Task item: The line containing "Gruppenbuchungen für Nachmittags- und" marks the end; return exactly every line from the start of the records up to and including it, but no pictures.

Given data:
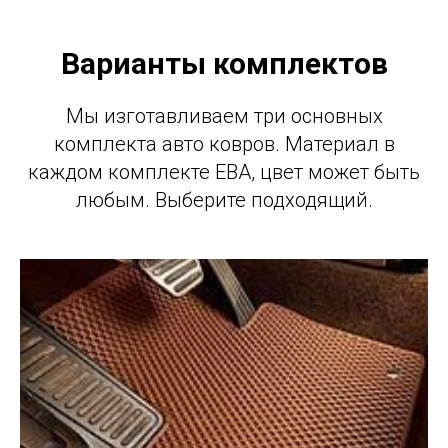
Варианты комплектов
Мы изготавливаем три основных
комплекта авто ковров. Материал в
каждом комплекте ЕВА, цвет может быть
любым. Выберите подходящий.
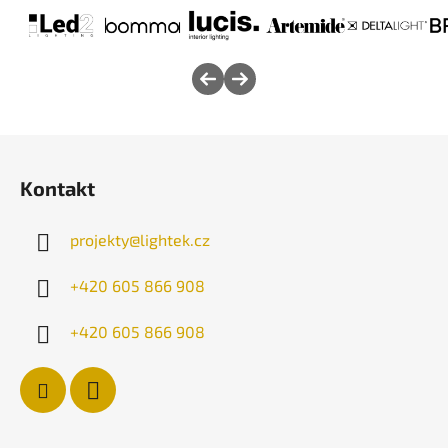
Z
á
Kontakt
p
a
projekty
@
lightek.cz
t
í
+420 605 866 908
+420 605 866 908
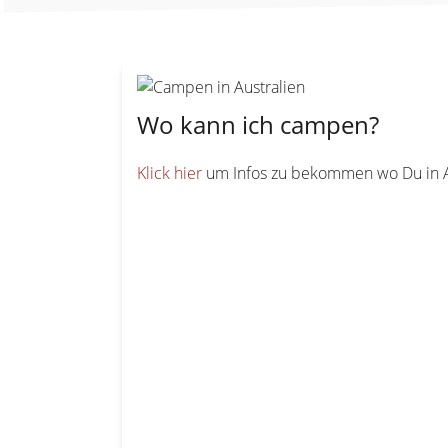
Wo kann ich campen?
Klick hier
um Infos zu bekommen wo Du in A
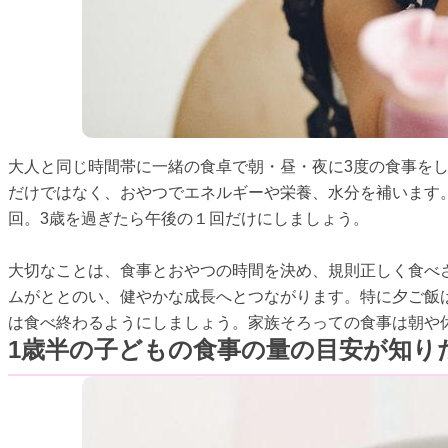
大人と同じ時間帯に一緒の食卓で朝・昼・夜に3度の食事を
だけではなく、おやつでエネルギーや栄養、水分を補います。
回。3歳を過ぎたら午後の１回だけにしましょう。
大切なことは、食事とおやつの時間を決め、規則正しく食べ
ムがととのい、健やかな成長へとつながります。特に夕ご飯
は食べ終わるようにしましょう。家族そろっての食事は朝や
1歳半の子どもの食事の量の目安が知り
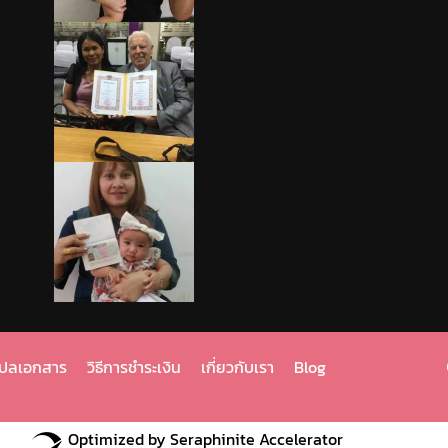
แปลเอกสาร
วิธีการชำระเงิน
เกี่ยวกับเรา
Blog
Optimized by Seraphinite Accelerator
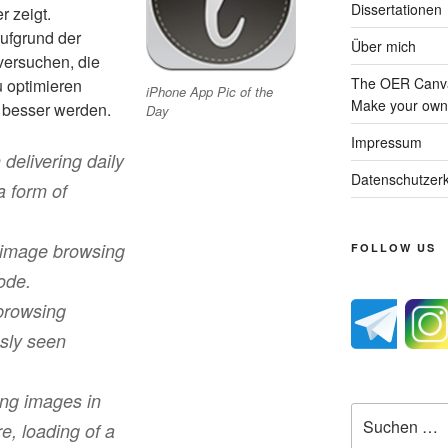
Dissertationen
r zeigt.
aufgrund der
Über mich
versuchen, die
The OER Canva
u optimieren
iPhone App Pic of the
Make your own 
 besser werden.
Day
Impressum
delivering daily
Datenschutzerk
a form of
 image browsing
FOLLOW US
ode.
browsing
usly seen
ng images in
Suche
e, loading of a
nach:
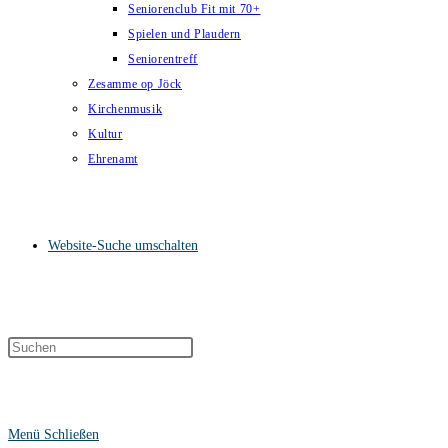
Seniorenclub Fit mit 70+
Spielen und Plaudern
Seniorentreff
Zesamme op Jöck
Kirchenmusik
Kultur
Ehrenamt
Website-Suche umschalten
Menü
Schließen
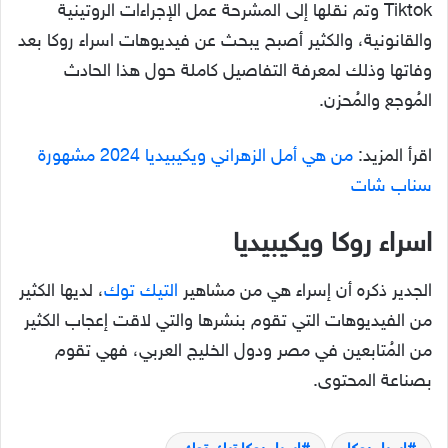
Tiktok وتم نقلها إلى المشرحة عمل الإجراءات الروتينية
والقانونية، والكثير أصبح يبحث عن فيديوهات اسراء روكا بعد
وفاتها وذلك لمعرفة التفاصيل كاملة حول هذا الحادث
المُوجع والمُحزن.
اقرأ المزيد:
من هي أمل الزهراني ويكيبيديا 2024 مشهورة
سناب شات
اسراء روكا ويكيبيديا
الجدير ذكره أن إسراء هي من مشاهير
التيك توك
، لديها الكثير
من الفيديوهات التي تقوم بنشرها والتي لاقت إعجاب الكثير
من المُتابعين في مصر ودول الخليج العربي، فهي تقوم
بصناعة المحتوى.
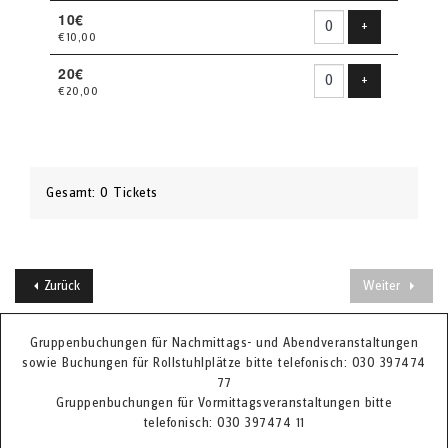
10€
Produkt hinzu
+
€10,00
20€
Produkt hinzu
+
€20,00
Gesamt: 0 Tickets
Zurück
Weiter
Gruppenbuchungen für Nachmittags- und Abendveranstaltungen
sowie Buchungen für Rollstuhlplätze bitte telefonisch: 030 397474
77
Gruppenbuchungen für Vormittagsveranstaltungen bitte
telefonisch: 030 397474 11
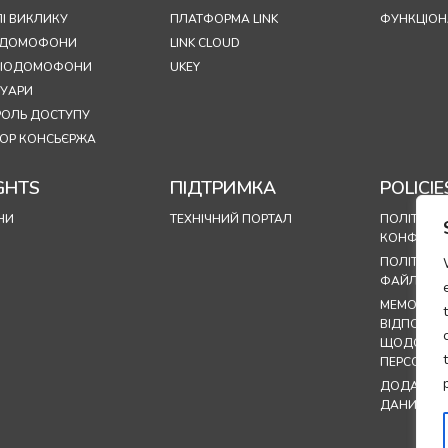
І ВИКЛИКУ
ПЛАТФОРМА LINK
ФУНКЦІОН
ОДОМОФОНИ
LINK CLOUD
УДІОДОМОФОНИ
UKEY
СУАРИ
РОЛЬ ДОСТУПУ
ОР КОНСЬЄРЖА
GHTS
ПІДТРИМКА
POLICIE
НИ
ТЕХНІЧНИЙ ПОРТАЛ
ПОЛІТИКА
КОНФІДЕН
ПОЛІТИКА
ФАЙЛІВ CO
МЕМОРАНД
ВІДПОВІД
ЩОДО ОБ
ПЕРСОНАЛ
ДОДАТОК 
ДАНИХ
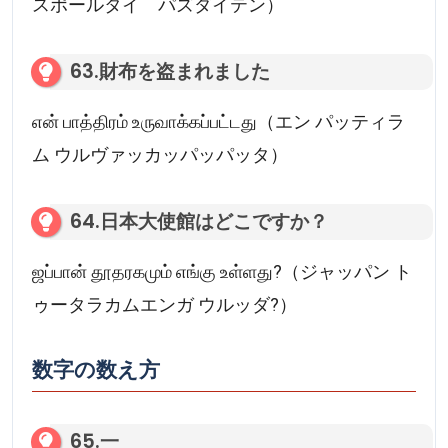
スポールタイ パズダイテン）
63.財布を盗まれました
என் பாத்திரம் உருவாக்கப்பட்டது（エン パッティラ
ム ウルヴァッカッパッパッタ）
64.日本大使館はどこですか？
ஜப்பான் தூதரகமும் எங்கு உள்ளது?（ジャッパン ト
ゥータラカムエンガ ウルッダ?）
数字の数え方
65.一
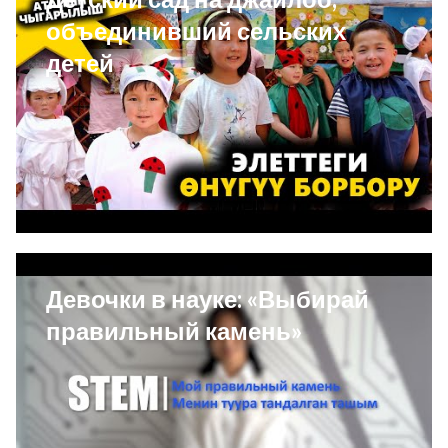
объединивший сельских
детей
Девочки в науке: «Выбирай
правильный камень»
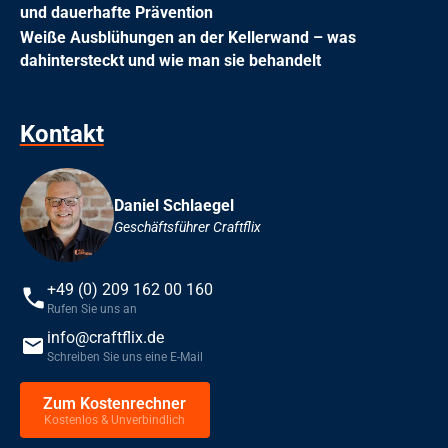
und dauerhafte Prävention
Weiße Ausblühungen an der Kellerwand – was
dahintersteckt und wie man sie behandelt
Kontakt
Daniel Schlaegel
Geschäftsführer Craftflix
+49 (0) 209 162 00 160
Rufen Sie uns an
info@craftflix.de
Schreiben Sie uns eine E-Mail
Zum Kostenrechner
Kostenlos & Unverbindlich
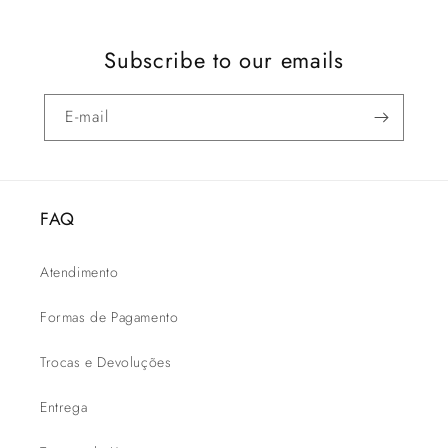
Subscribe to our emails
E-mail
FAQ
Atendimento
Formas de Pagamento
Trocas e Devoluções
Entrega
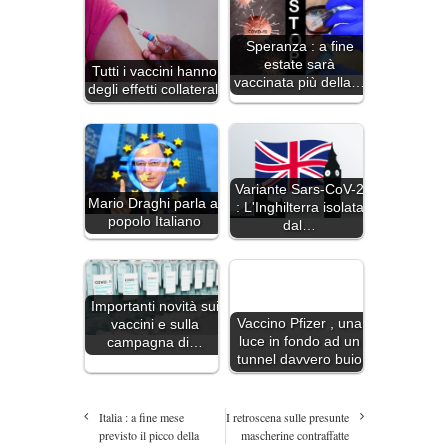
Speranza : a fine
estate sarà
Tutti i vaccini hanno
vaccinata più della…
degli effetti collaterali
Variante Sars-CoV-2
Mario Draghi parla al
: L'Inghilterra isolata
popolo Italiano
dal…
Importanti novità sui
Vaccino Pfizer , una
vaccini e sulla
luce in fondo ad un
campagna di…
tunnel davvero buio
Italia : a fine mese
I retroscena sulle presunte
previsto il picco della
mascherine contraffatte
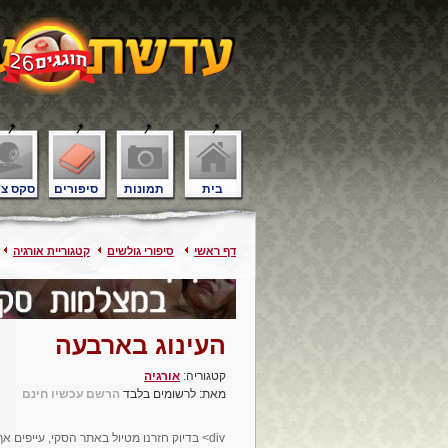
בית
תמונות
סיפורים
סקס צ'
דף ראשי
סיפורי גולשים
קטגוריית אורגיה
העינוג בארבעה
קטגוריה:
אורגיה
מאת: לרשומים בלבד
הרשם עכשיו חינם
div> בדיוק חזרנו מטיול באתר הסקי, עייפים אך מרוצים, הלבבות הולמים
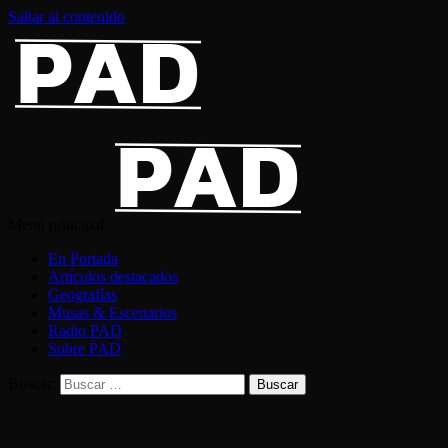
Saltar al contenido
Menú principal
En Portada
Artículos destacados
Geografías
Musas & Escenarios
Radio PAD
Sobre PAD
Buscar:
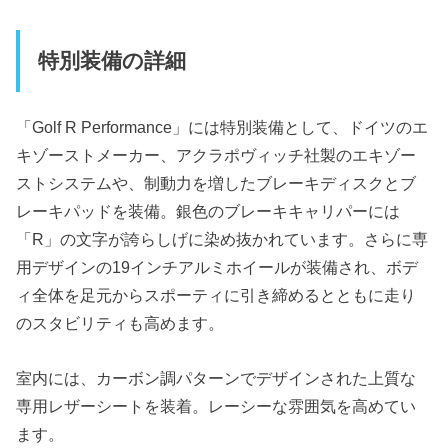
特別装備の詳細
「Golf R Performance」には特別装備として、ドイツのエ
キゾーストメーカー、アクラポヴィッチ社製のエキゾー
ストシステムや、制動力を増したブレーキディスクとブ
レーキパッドを装備。銀色のブレーキキャリパーには
「R」の文字が誇らしげに染め抜かれています。さらに専
用デザインの19インチアルミホイールが装備され、ボデ
ィ全体を足元からスポーティに引き締めるとともに走り
のスタビリティも高めます。
室内には、カーボン調パターンでデザインされた上質な
専用レザーシートを装着。レーシーな雰囲気を高めてい
ます。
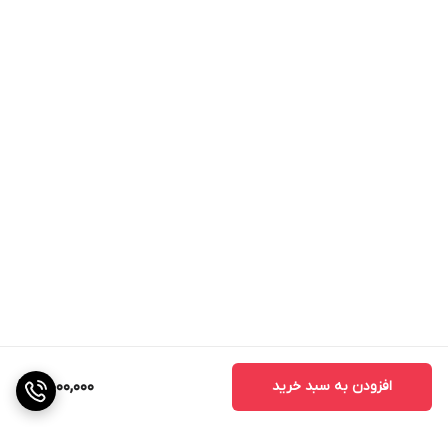
افزودن به سبد خرید
5,000,000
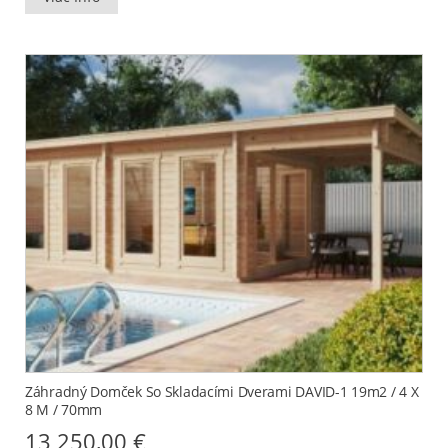
Záhradný Domček So Skladacími Dverami DAVID-1 19m2 / 4 X
8 M / 70mm
13 250,00
€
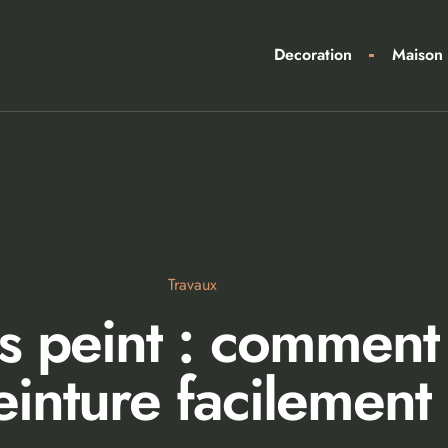
Decoration
Maison
Travaux
 peint : comment 
einture facilement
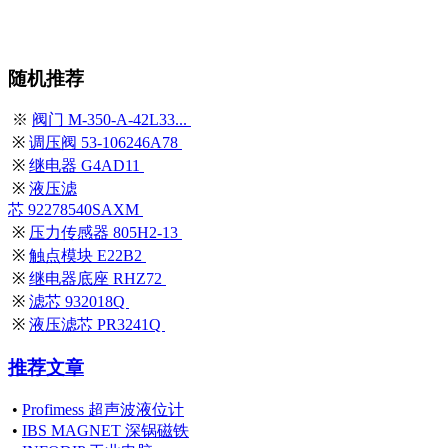
随机推荐
※
阀门 M-350-A-42L33...
※
调压阀 53-106246A78
※
继电器 G4AD11
※
液压滤
芯 92278540SAXM
※
压力传感器 805H2-13
※
触点模块 E22B2
※
继电器底座 RHZ72
※
滤芯 932018Q
※
液压滤芯 PR3241Q
推荐文章
•
Profimess 超声波液位计
•
IBS MAGNET 深锅磁铁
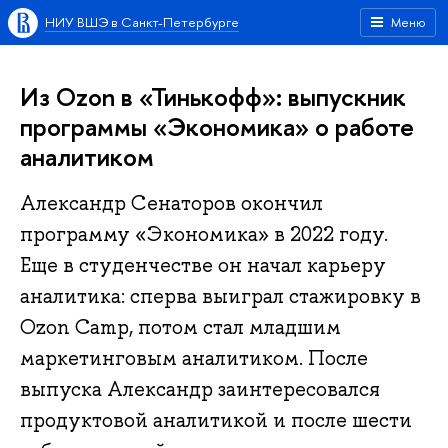
НИУ ВШЭ в Санкт-Петербурге
Меню
Из Ozon в «Тинькофф»: выпускник
программы «Экономика» о работе
аналитиком
Александр Сенаторов окончил
программу «Экономика» в 2022 году.
Еще в студенчестве он начал карьеру
аналитика: сперва выиграл стажировку в
Ozon Camp, потом стал младшим
маркетинговым аналитиком. После
выпуска Александр заинтересовался
продуктовой аналитикой и после шести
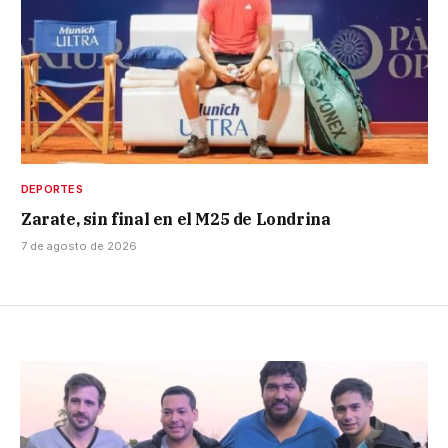
DEPORTES
Zarate, sin final en el M25 de Londrina
7 de agosto de 2026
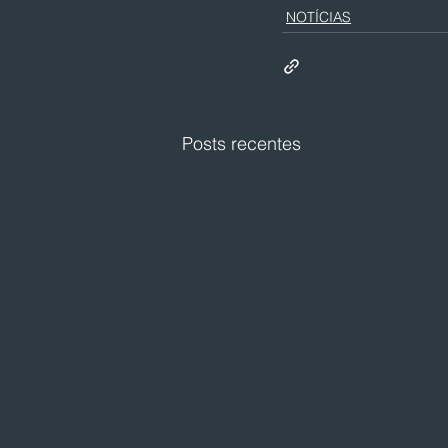
NOTÍCIAS
Posts recentes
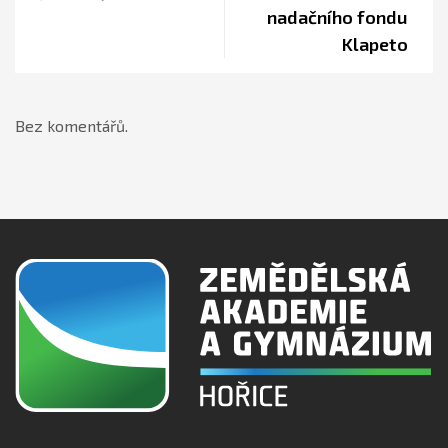
nadačního fondu
Klapeto
Bez komentářů.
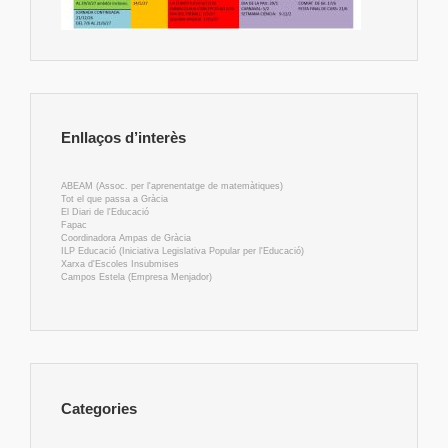
Enllaços d’interès
ABEAM (Assoc. per l'aprenentatge de matemàtiques)
Tot el que passa a Gràcia
El Diari de l'Educació
Fapac
Coordinadora Ampas de Gràcia
ILP Educació (Iniciativa Legislativa Popular per l'Educació)
Xarxa d'Escoles Insubmises
Campos Estela (Empresa Menjador)
Categories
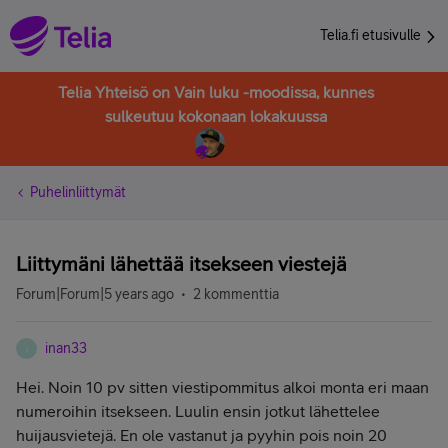
Telia.fi etusivulle
Telia Yhteisö on Vain luku -moodissa, kunnes
sulkeutuu kokonaan lokakuussa
Puhelinliittymät
Liittymäni lähettää itsekseen viestejä
Forum|Forum|5 years ago
2 kommenttia
inan33
I
Hei. Noin 10 pv sitten viestipommitus alkoi monta eri maan
numeroihin itsekseen. Luulin ensin jotkut lähettelee
huijausvietejä. En ole vastanut ja pyyhin pois noin 20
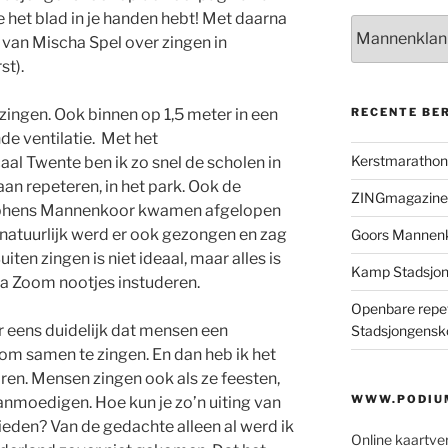
 het blad in je handen hebt! Met daarna
Categorieën
 van Mischa Spel over zingen in
st).
RECENTE BE
r zingen. Ook binnen op 1,5 meter in een
de ventilatie. Met het
Kerstmaratho
l Twente ben ik zo snel de scholen in
an repeteren, in het park. Ook de
ZINGmagazine
utphens Mannenkoor kwamen afgelopen
n natuurlijk werd er ook gezongen en zag
Goors Mannen
uiten zingen is niet ideaal, maar alles is
Kamp Stadsjo
via Zoom nootjes instuderen.
Openbare repet
eens duidelijk dat mensen een
Stadsjongensk
m samen te zingen. En dan heb ik het
koren. Mensen zingen ook als ze feesten,
WWW.PODIUM
aanmoedigen. Hoe kun je zo’n uiting van
eden? Van de gedachte alleen al werd ik
Online kaartve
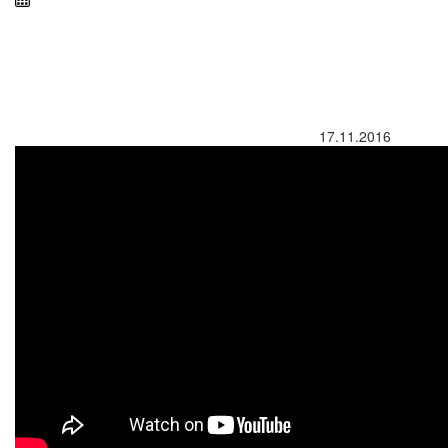
17.11.2016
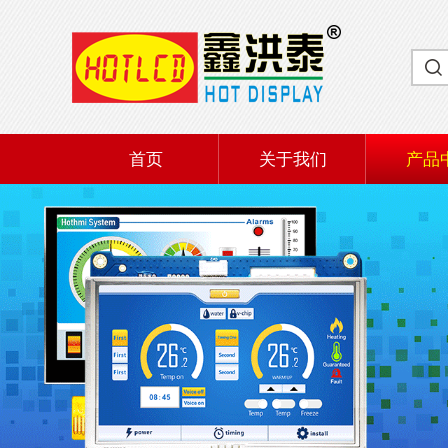
首页
关于我们
产品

Reply to the task:
Варианты комплектов
Мы изготавливаем три основных
комплекта авто ковров. Материал в
каждом комплекте ЕВА, цвет может быть
любым. Выберите подходящий.
Z
á
Kontakt
p
a
projekty
@
lightek.cz
t
í
+420 605 866 908
+420 605 866 908
Wo kann ich campen?
Klick hier
um Infos zu bekommen wo Du in A
大人と同じ時間帯に一緒の食卓で朝・昼・夜に3度の食事を
だけではなく、おやつでエネルギーや栄養、水分を補います。
回。3歳を過ぎたら午後の１回だけにしましょう。
大切なことは、食事とおやつの時間を決め、規則正しく食べ
ムがととのい、健やかな成長へとつながります。特に夕ご飯
は食べ終わるようにしましょう。家族そろっての食事は朝や
1歳半の子どもの食事の量の目安が知り
แปลเอกสาร
วิธีการชำระเงิน
เกี่ยวกับเรา
Blog
Optimized by Seraphinite Accelerator
Dissertationen
r zeigt.
aufgrund der
Über mich
versuchen, die
The OER Canva
u optimieren
iPhone App Pic of the
Make your own 
 besser werden.
Day
Impressum
delivering daily
Datenschutzerk
a form of
 image browsing
FOLLOW US
ode.
browsing
usly seen
ng images in
Suche
e, loading of a
nach:
Seniorenclub Fit mit 70+
Spielen und Plaudern
Seniorentreff
Zesamme op Jöck
Kirchenmusik
Kultur
Ehrenamt
Website-Suche umschalten
Menü
Schließen
Tiktok وتم نقلها إلى المشرحة عمل الإجراءات الروتينية
والقانونية، والكثير أصبح يبحث عن فيديوهات اسراء روكا بعد
وفاتها وذلك لمعرفة التفاصيل كاملة حول هذا الحادث
المُوجع والمُحزن.
اقرأ المزيد:
من هي أمل الزهراني ويكيبيديا 2024 مشهورة
سناب شات
اسراء روكا ويكيبيديا
الجدير ذكره أن إسراء هي من مشاهير
التيك توك
، لديها الكثير
من الفيديوهات التي تقوم بنشرها والتي لاقت إعجاب الكثير
من المُتابعين في مصر ودول الخليج العربي، فهي تقوم
بصناعة المحتوى.
10€
Produkt hinzu
+
€10,00
20€
Produkt hinzu
+
€20,00
Gesamt: 0 Tickets
Zurück
Weiter
Gruppenbuchungen für Nachmittags- und Abendveranstaltungen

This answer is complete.